Une vie brûlée dont le chant fait vivre
James Salter a une manière d'écrire qui honore l'écriture.
Je tenais à ce que ce soit le style qui ouvre cette critique car à un certain point de ma lecture, je me suis fait la réflexion que j'avais dans les mains un livre rare où ont été soupesées toutes les phrases, toutes les images, tous les épisodes d'une vie. C'est assez inhabituel et parfois cela peut même être désarçonnant car si je sais me satisfaire d'une bonne histoire, racontée efficacement, je n'ai eu que peu souvent l'occasion d'apprécier un livre pour son style avant tout. En lisant James Salter, on a ainsi l'impression de s'aventurer sur des terres inconnues, reconnues seulement de loin, lors d'un survol rapide au hasard d'un paragraphe dans un livre oublié.

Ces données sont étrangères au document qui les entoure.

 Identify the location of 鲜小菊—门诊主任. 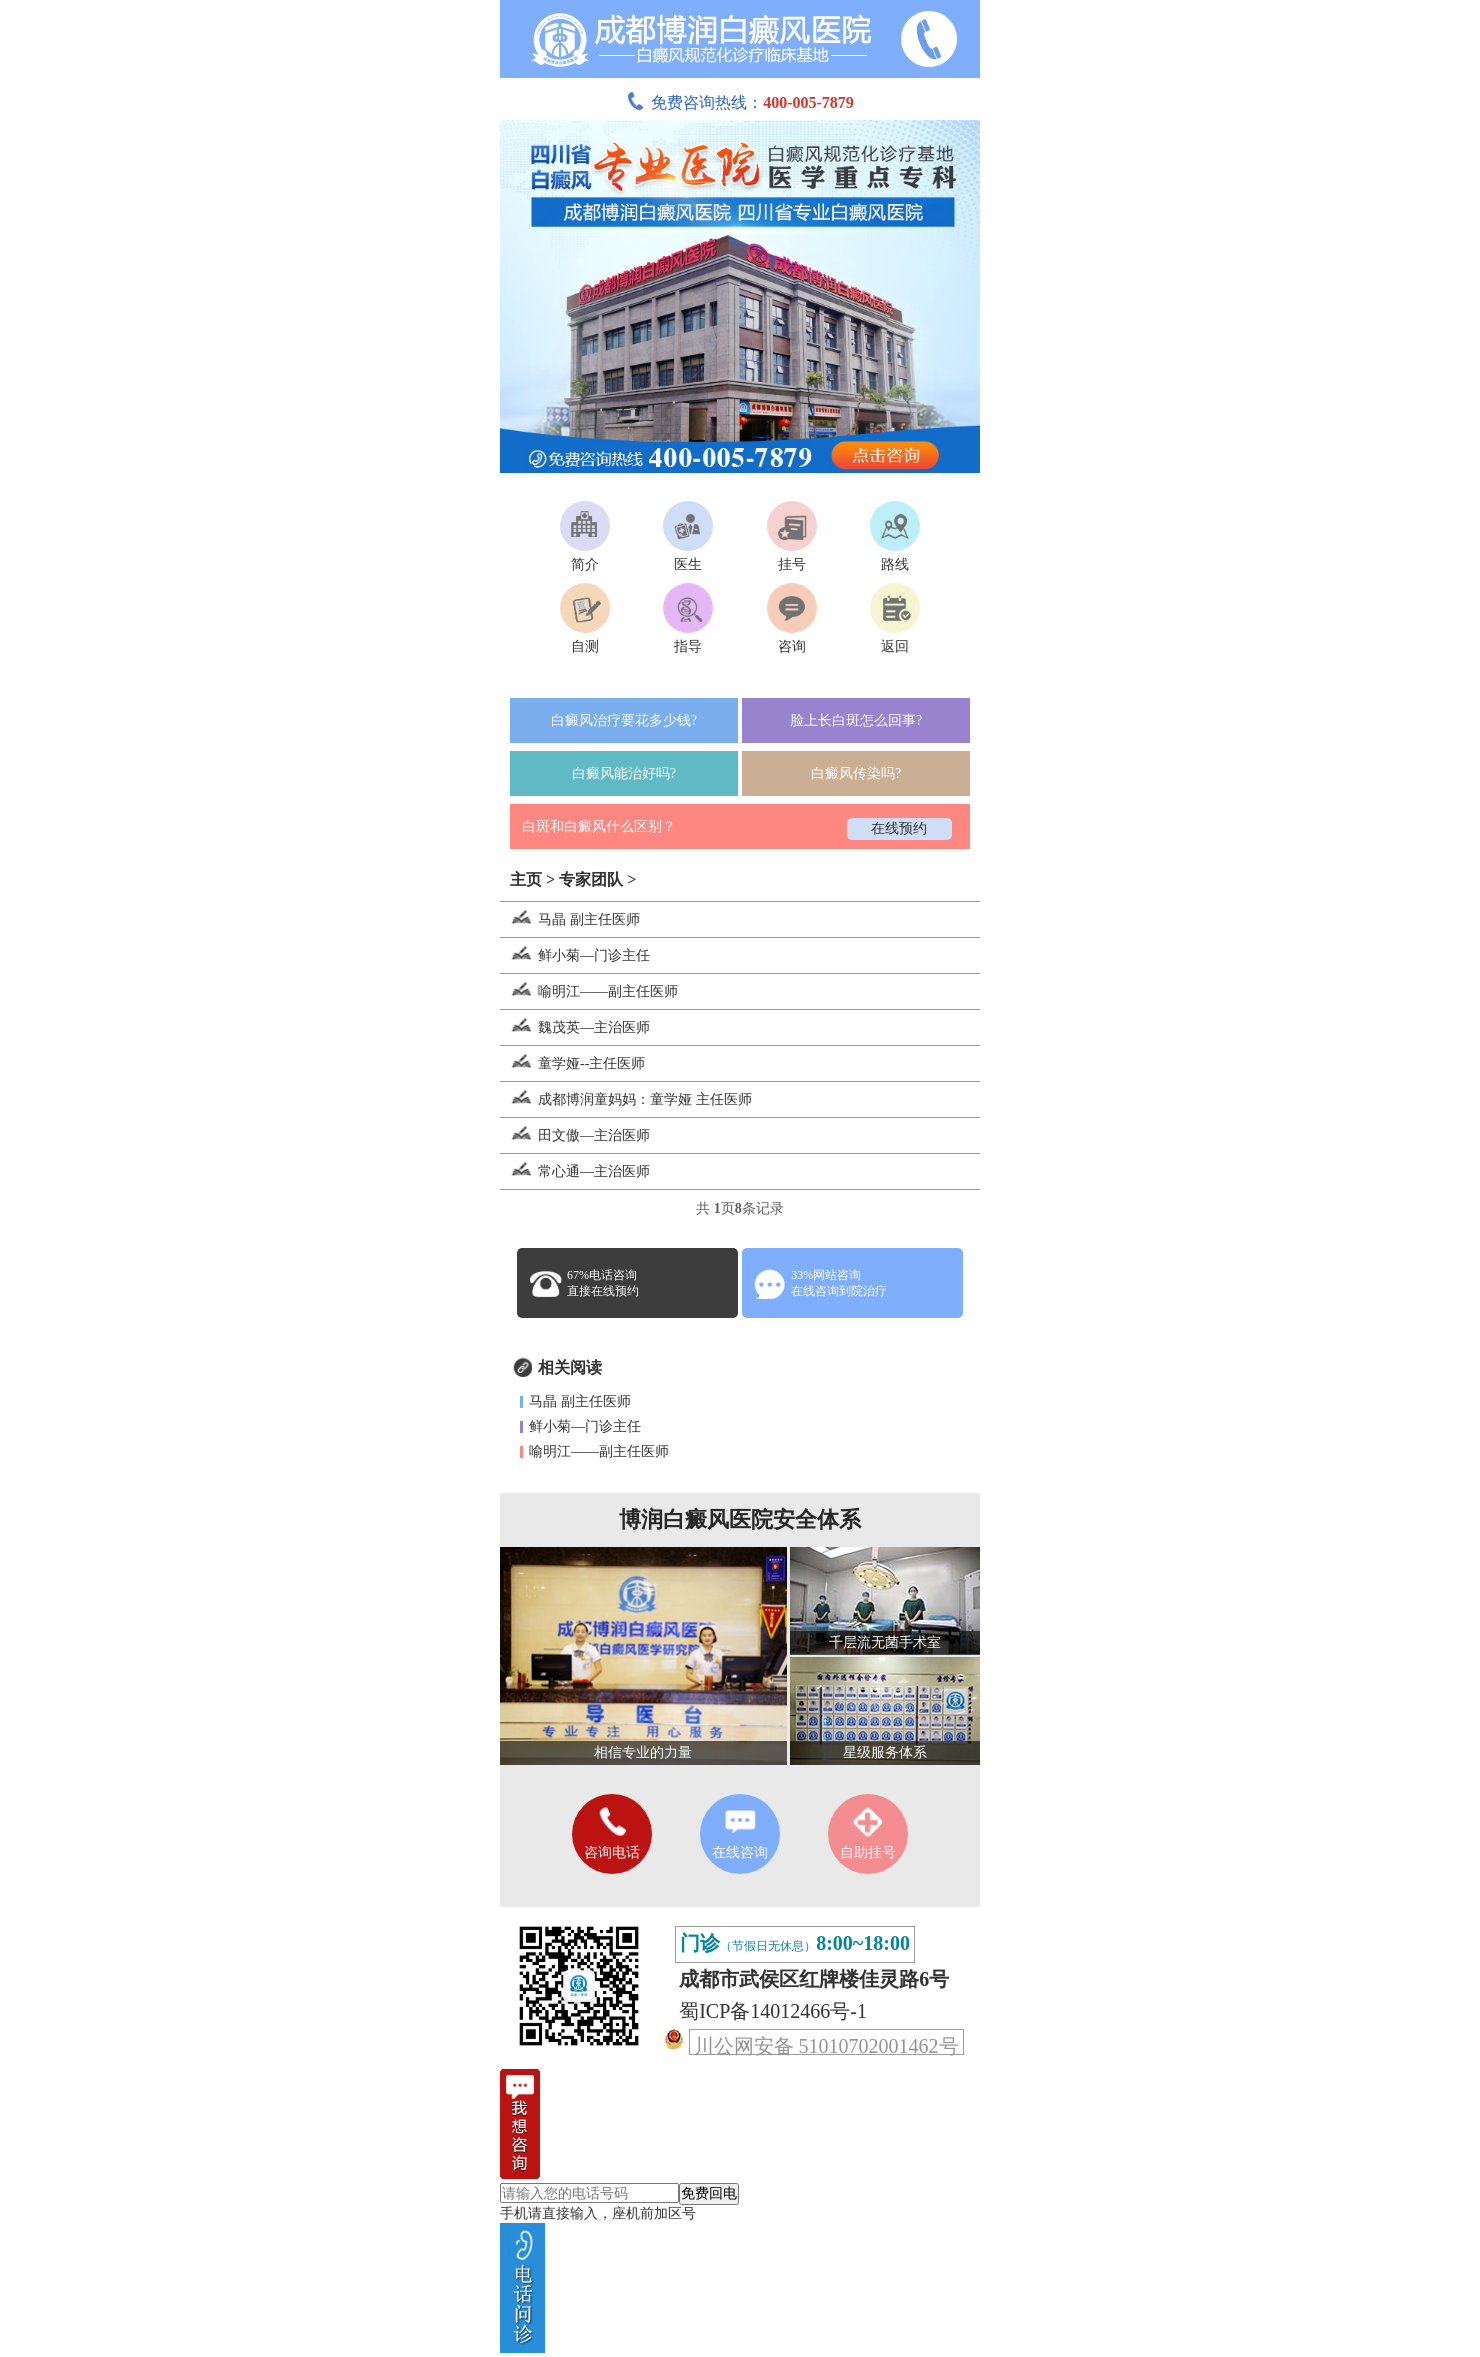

Cependant, pas de méprise : l'histoire de James Salter (car il s'agit d'une autobiographie, je ne vous l'avais pas encore dit) est passionnante. C'est une traversée des Etats-Unis depuis les années 20 jusqu'aux années 80. Les guerres, comme celle de Corée où Salter a été pilote de chasse, l'industrie du cinéma, des scénari et les femmes, la séduction, les histoires qu'on se raconte... Et les anecdotes qui fondent les mythes personnels.
Ce qui est d'ailleurs incroyable dans ce livre, c'est qu'il réussit à présenter la vie de Salter dans un cadre toujours complet : historique et mythique. On a les détails précis, les dates et les lieux, et progressivement, tous ces détails s'estompent et se fondent dans la matière légendaire dans laquelle a été taillée l'histoire des US. Par exemple, le voila jeune pilote devant rallier une ville lointaine genre Albuquerque. C'est bien le nom d'une ville lointaine.
Son vol est parfait. La nuit tombe, les instruments de localisation ne répondent plus et il ne peut plus se repérer qu'à la force du signal que des balises lui envoient. Mais comment être sûr du nom de la balise? Est-ce Baltimore qui lui parle ? Est-ce Boston? Soudain, il découvre au loin le ruban pâle dans la nuit d'un grand fleuve. Est-ce le Potomac, le Mississipi ou un de ces autres dieux américains assoupis? Il décide de suivre l'eau. Comme les cow-boy avant lui. Les nuages obturent progressivement la terre sous lui. Le carburant vient à manquer et la balise ne semble pas se rapprocher. C'est à la fois Saint-Exupéry et l'âme du continent qui s'exprime dans ce passage dramatique raconté avec le flegme et l'humour de celui qui en réchappé.
Le récit autobiographique d'Une Vie à brûler nous offre régulièrement de tels passages, où l'on a l'impression parfois poignante d'observer le narrateur s'enfoncer volontairement dans les clichés étasuniens les plus éculés pour en réactiver le magnétisme. Le voila ainsi enfant à New-York, courant dans les rues et au fil de la description se perdre parmi les bouches d'égout fumantes et les bruits du métro aérien.
A cette délicatesse d'écriture répond la subtilité et la douceur avec lesquelles sont racontés les passages plus familiaux et amoureux. Il n'y a pas vraiment de pudeur dans le livre, mais pas non plus d'insistance envers le sexe ou le graveleux. L'auteur ne s'y décrit pas en gentleman, mais a le courage d'affirmer par sa manière d'écrire qu'il faut l'être. J'ai beau apprécier E. Carrère et sa manière brutale d'assumer ses failles, je ne peux m'empêcher de trouver J. Salter infiniment plus beau. C'est une espèce d'intemporalité dans la posture vraie que son écriture charpente ; c'est une manière d'assumer son appartenance à un temps révolu et pourtant toujours vivant en lui et toute une génération ; c'est pour moi l'essence même de qui nous pousse à lire.